Indications for a standard (complete) TNE include: (1) assessment of a clinically suspected patent ductus arteriosus; (2) assessment of infants with perinatal asphyxia; (3) evaluation of infants with hemodynamic instability with hypotension, acidosis or oliguria; (4) evaluation of suspected persistent pulmonary hypertension; and (5) evaluation of infants with congenital diaphragmatic hernias. Indications for a more focused TNE include assessment for a suspected pericardial or pleural effusion and the evaluation of central lines and extracorporeal membrane oxygenation cannula placement. The components of a standard TNE are well delineated in this manuscript and include quantitative assessment of left ventricular systolic and diastolic function as well as right ventricular systolic function, right ventricular systolic pressure, and pulmonary artery pressures. Evaluation of atrial level shunting and the patent ductus arteriosus are also indicated, as is the assessment of systemic blood flow and the exclusion of a pericardial effusion.
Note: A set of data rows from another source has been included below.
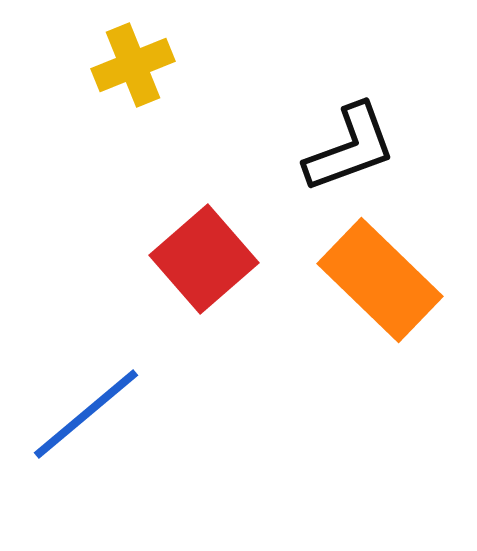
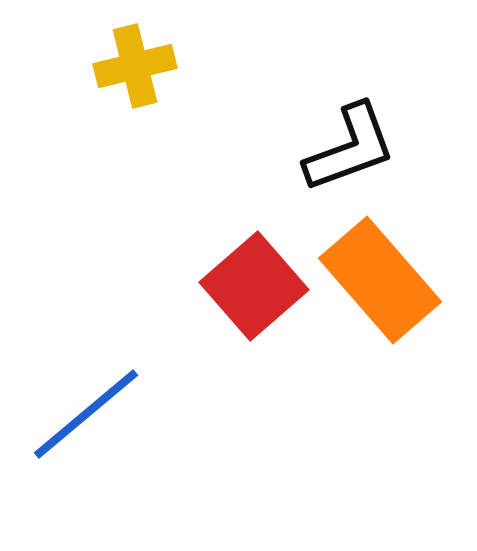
yellow cross: moved 2 px right, 1 px down; rotated 8 degrees clockwise
red square: moved 50 px right, 27 px down
orange rectangle: rotated 5 degrees clockwise
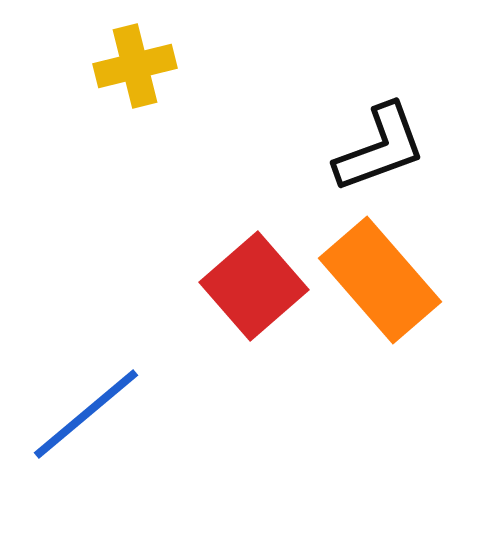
black L-shape: moved 30 px right
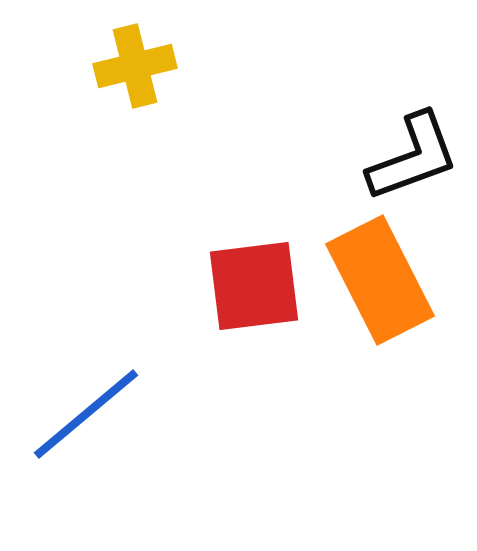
black L-shape: moved 33 px right, 9 px down
orange rectangle: rotated 14 degrees clockwise
red square: rotated 34 degrees clockwise
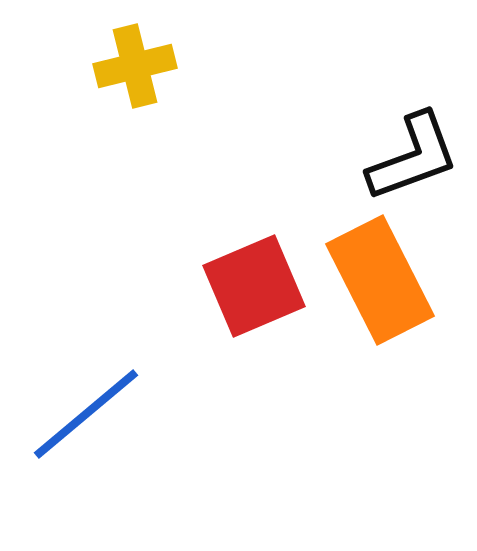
red square: rotated 16 degrees counterclockwise
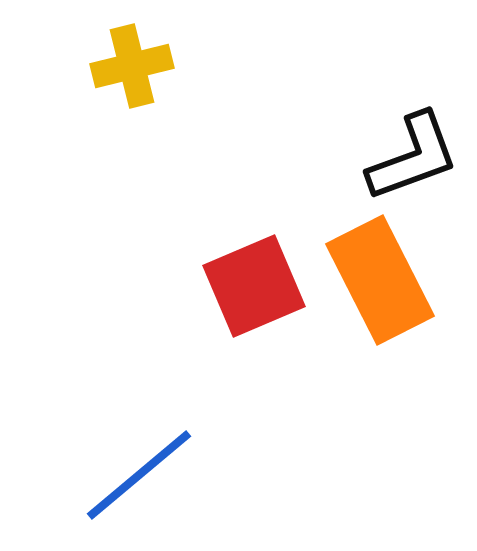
yellow cross: moved 3 px left
blue line: moved 53 px right, 61 px down
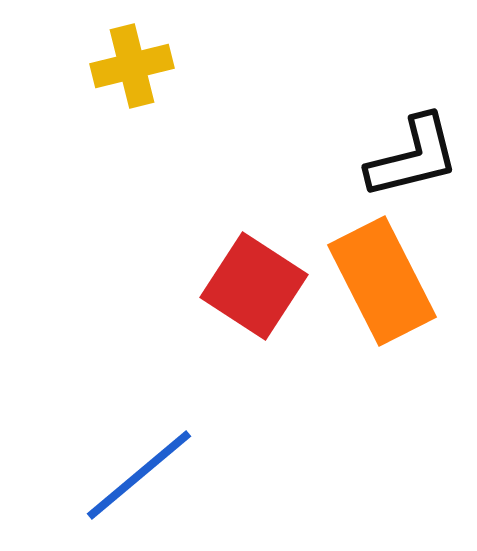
black L-shape: rotated 6 degrees clockwise
orange rectangle: moved 2 px right, 1 px down
red square: rotated 34 degrees counterclockwise
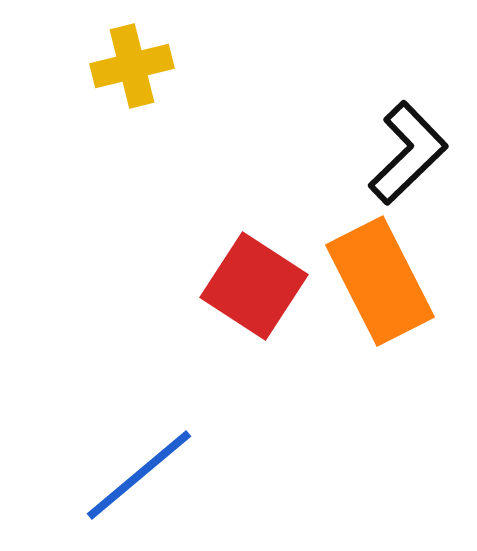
black L-shape: moved 5 px left, 4 px up; rotated 30 degrees counterclockwise
orange rectangle: moved 2 px left
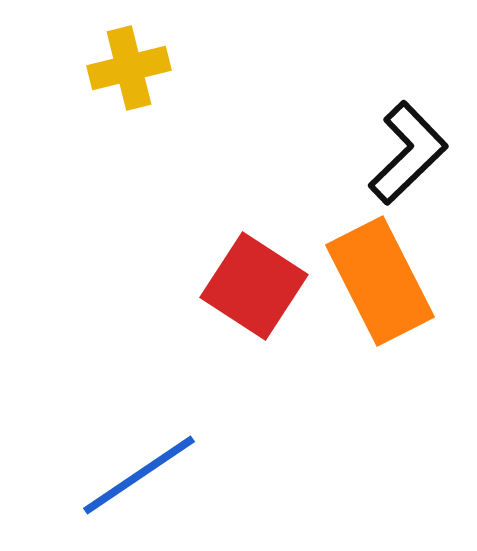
yellow cross: moved 3 px left, 2 px down
blue line: rotated 6 degrees clockwise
Finally, training recommendations defining the cognitive and practical skills that are required to perform TNE were detailed. Two levels of training were defined as core and advanced. Core level training in TNE was defined as a training period of 4-6 months with performance of >150 studies and interpretation of an additional 150 studies. This level of training is expected to allow the trainee to become familiar with normal cardiac anatomy and recognize abnormal patterns suggestive of the presence of structural heart disease. An advanced level of training was defined as an expertise in TNE, with the trainee able to independently perform and interpret neonatal TNE for the defined indications. This individual should be able to reliably rule out congenital heart disease in these neonatal studies. An advanced level of training requires the performance of an additional 150 studies and interpretation of another 150 examinations. It is suggested that the trainee have an additional 4-6 months of training to achieve this level of expertise.
Overall, this document provides an excellent framework and consensus opinion for the optimal utilization of TNE in the neonatal intensive care unit.